While a good portion of history happened out in the open, allowing it to be preserved in the history books for everyone to read for generations, still more happened in the private correspondence of people who mattered. In Letters of Note: An Eclectic Collection of Correspondence Deserving of a Wider Audience (brought to you by the creator of the blog by the same name) you'll read letters spanning across centuries, from influential political leaders, authors, actors, murderers, and more. Each one lends a unique insight into the major events of the time, whether they're wars, cultural shifts, key moments, or important discoveries. This epistolary compilation contains over 300 letters, detailing the personal thoughts of everyone from Jack the Ripper to Kurt Vonnegut.
It takes a real man to break out the weakness tissues and pass a little bit of eye water every now and then — and it takes some serious fortitude to document what brings you to the brink for the world to read. In Poems That Make Grown Men Cry: 100 Men on the Words That Move Them, a literary anthology containing the poetic works that brought scientists, actors, writers, and other important men to tears, you'll read the works of everyone from Keats and Wordsworth, to Joyce and Auden. Each piece is accompanied by a personal essay from a noteworthy guy, detailing just what about that great work made them weep. It's enough to make even the toughest of dudes get in touch with his emotional side.
The mind often wanders — drifting to strange ideas, bizarre notions, and ridiculous questions — most of which you've probably dismissed or never found answers for.
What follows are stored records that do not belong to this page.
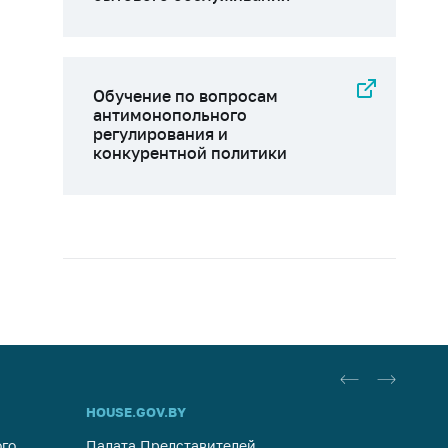
Обучение по вопросам
антимонопольного
регулирования и
конкурентной политики
HOUSE.GOV.BY
ОБРАЩ
го
Палата Представителей
Госуда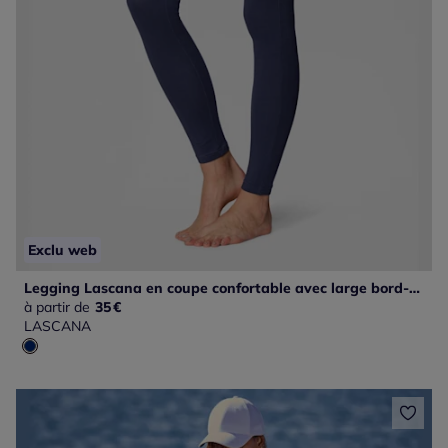
Exclu web
Legging Lascana en coupe confortable avec large bord-côte doux
à partir de
35
€
LASCANA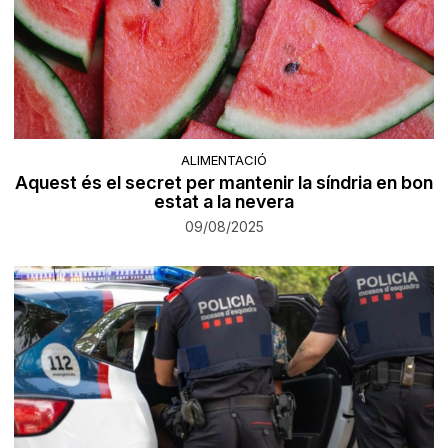
ALIMENTACIÓ
Aquest és el secret per mantenir la síndria en bon
estat a la nevera
09/08/2025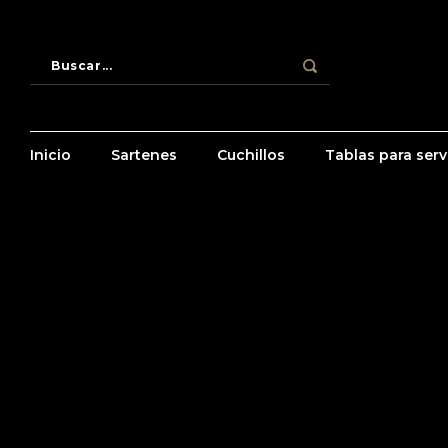
Inicio
Sartenes
Cuchillos
Tablas para servi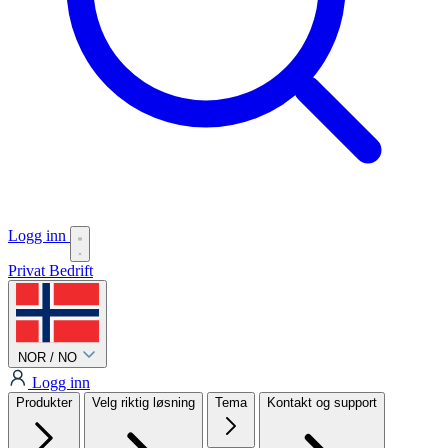
Logg inn
Privat
Bedrift
NOR / NO
Logg inn
Produkter
Velg riktig løsning
Tema
Kontakt og support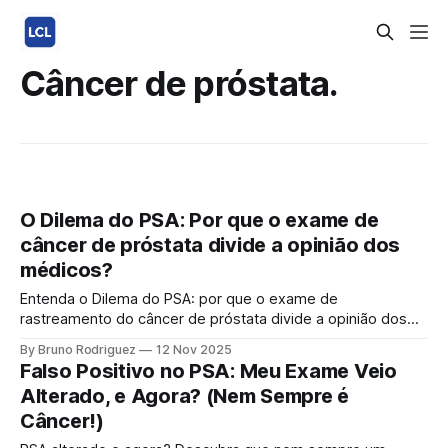
Câncer de próstata.
O Dilema do PSA: Por que o exame de
câncer de próstata divide a opinião dos
médicos?
Entenda o Dilema do PSA: por que o exame de
rastreamento do câncer de próstata divide a opinião dos
médicos. Explore os prós e contras, o sobrediagnóstico e
By Bruno Rodriguez
12 Nov 2025
sobretratamento, e as recomendações atuais para uma
Falso Positivo no PSA: Meu Exame Veio
decisão individualizada. Hoje vamos mergulhar em um
Alterado, e Agora? (Nem Sempre é
tópico que, surpreendentemente, gera bastante debate na
Câncer!)
comunidade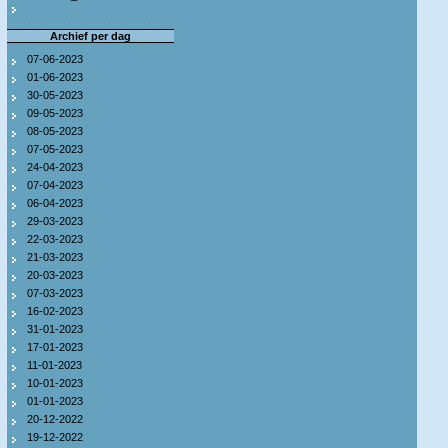
Archief per dag
07-06-2023
01-06-2023
30-05-2023
09-05-2023
08-05-2023
07-05-2023
24-04-2023
07-04-2023
06-04-2023
29-03-2023
22-03-2023
21-03-2023
20-03-2023
07-03-2023
16-02-2023
31-01-2023
17-01-2023
11-01-2023
10-01-2023
01-01-2023
20-12-2022
19-12-2022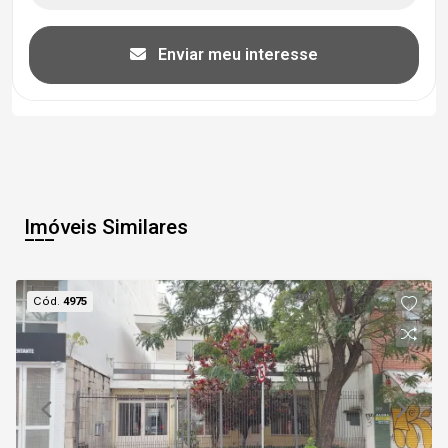
Enviar meu interesse
Imóveis Similares
Cód.
4975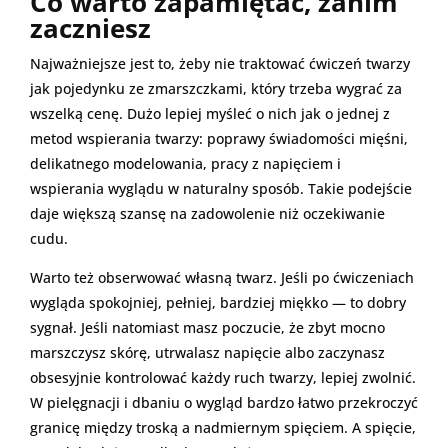
Co warto zapamiętać, zanim
zaczniesz
Najważniejsze jest to, żeby nie traktować ćwiczeń twarzy
jak pojedynku ze zmarszczkami, który trzeba wygrać za
wszelką cenę. Dużo lepiej myśleć o nich jak o jednej z
metod wspierania twarzy: poprawy świadomości mięśni,
delikatnego modelowania, pracy z napięciem i
wspierania wyglądu w naturalny sposób. Takie podejście
daje większą szansę na zadowolenie niż oczekiwanie
cudu.
Warto też obserwować własną twarz. Jeśli po ćwiczeniach
wygląda spokojniej, pełniej, bardziej miękko — to dobry
sygnał. Jeśli natomiast masz poczucie, że zbyt mocno
marszczysz skórę, utrwalasz napięcie albo zaczynasz
obsesyjnie kontrolować każdy ruch twarzy, lepiej zwolnić.
W pielęgnacji i dbaniu o wygląd bardzo łatwo przekroczyć
granicę między troską a nadmiernym spięciem. A spięcie,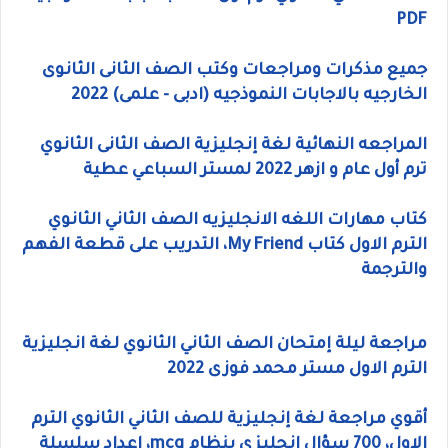
PDF
جميع مذكرات ومراجعات وكتب الصف الثانى الثانوى
الخارجيه بالاجابات النموذجيه (ادبى - علمى) 2022
المراجعه النهائية لغة إنجليزية الصف الثانى الثانوي
ترم أول عام و ازهر 2022 لمستر السباعي عطية
كتاب مهارات اللغه الانجليزيه الصف الثاني الثانوي
الترم الاول كتاب My Friend، التدريب على قطعة الفهم
والترجمة
مراجعة ليلة إمتحان الصف الثاني الثانوي لغة انجليزية
الترم الاول مستر محمد فوزى 2022
أقوي مراجعة لغة إنجليزية للصف الثاني الثانوي الترم
الاول، 700 سؤال إنجليزي بنظام mcq، إعداد سلسلة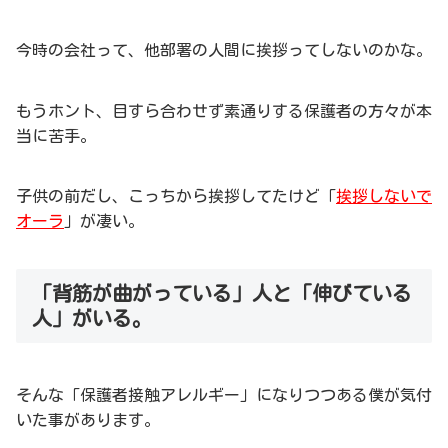
今時の会社って、他部署の人間に挨拶ってしないのかな。
もうホント、目すら合わせず素通りする保護者の方々が本
当に苦手。
子供の前だし、こっちから挨拶してたけど「
挨拶しないで
オーラ
」が凄い。
「背筋が曲がっている」人と「伸びている
人」がいる。
そんな「保護者接触アレルギー」になりつつある僕が気付
いた事があります。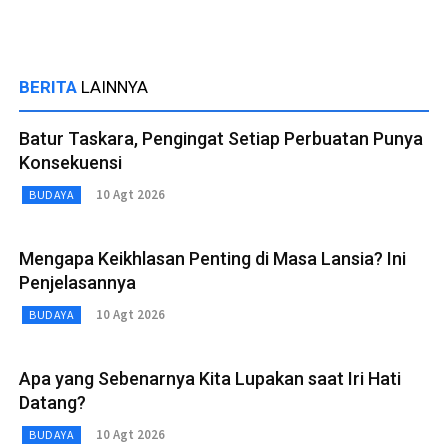
BERITA
LAINNYA
Batur Taskara, Pengingat Setiap Perbuatan Punya
Konsekuensi
10 Agt 2026
BUDAYA
Mengapa Keikhlasan Penting di Masa Lansia? Ini
Penjelasannya
10 Agt 2026
BUDAYA
Apa yang Sebenarnya Kita Lupakan saat Iri Hati
Datang?
10 Agt 2026
BUDAYA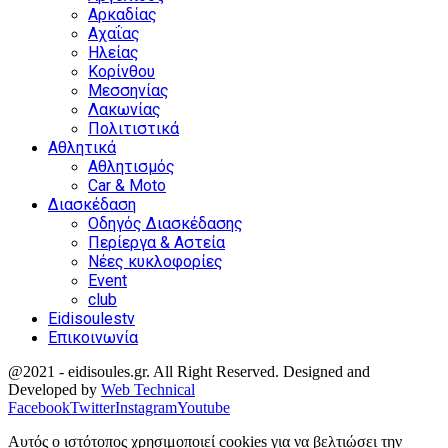
Αρκαδίας
Αχαΐας
Ηλείας
Κορίνθου
Μεσσηνίας
Λακωνίας
Πολιτιστικά
Αθλητικά
Αθλητισμός
Car & Moto
Διασκέδαση
Οδηγός Διασκέδασης
Περίεργα & Αστεία
Νέες κυκλοφορίες
Event
club
Eidisoulestv
Επικοινωνία
@2021 - eidisoules.gr. All Right Reserved. Designed and
Developed by
Web Technical
Facebook
Twitter
Instagram
Youtube
Αυτός ο ιστότοπος χρησιμοποιεί cookies για να βελτιώσει την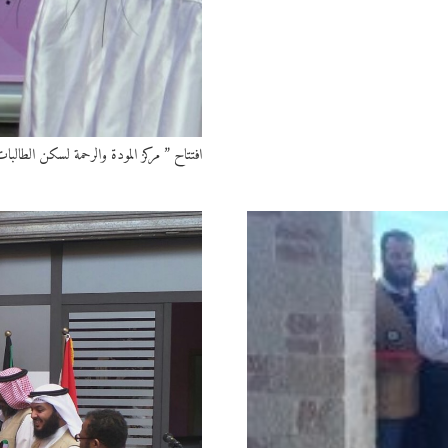
افتتاح ” مركز المودة والرحمة لسكن الطالبات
But What If?: Serious Scientific Answers to Absurd Hypothetical Questions doesn't just let those questions go. Instead, it explores well-researched answers to some of the weirdest quandaries you've ever thought of. Questions like: How fast can you hit a speed bump and survive? How long would humanity survive a robot apocalypse? All of the answers are based on extensive military research, computer simulations, differential equations, and in-depth interviews, making it both thorough, and thoroughly ridiculous.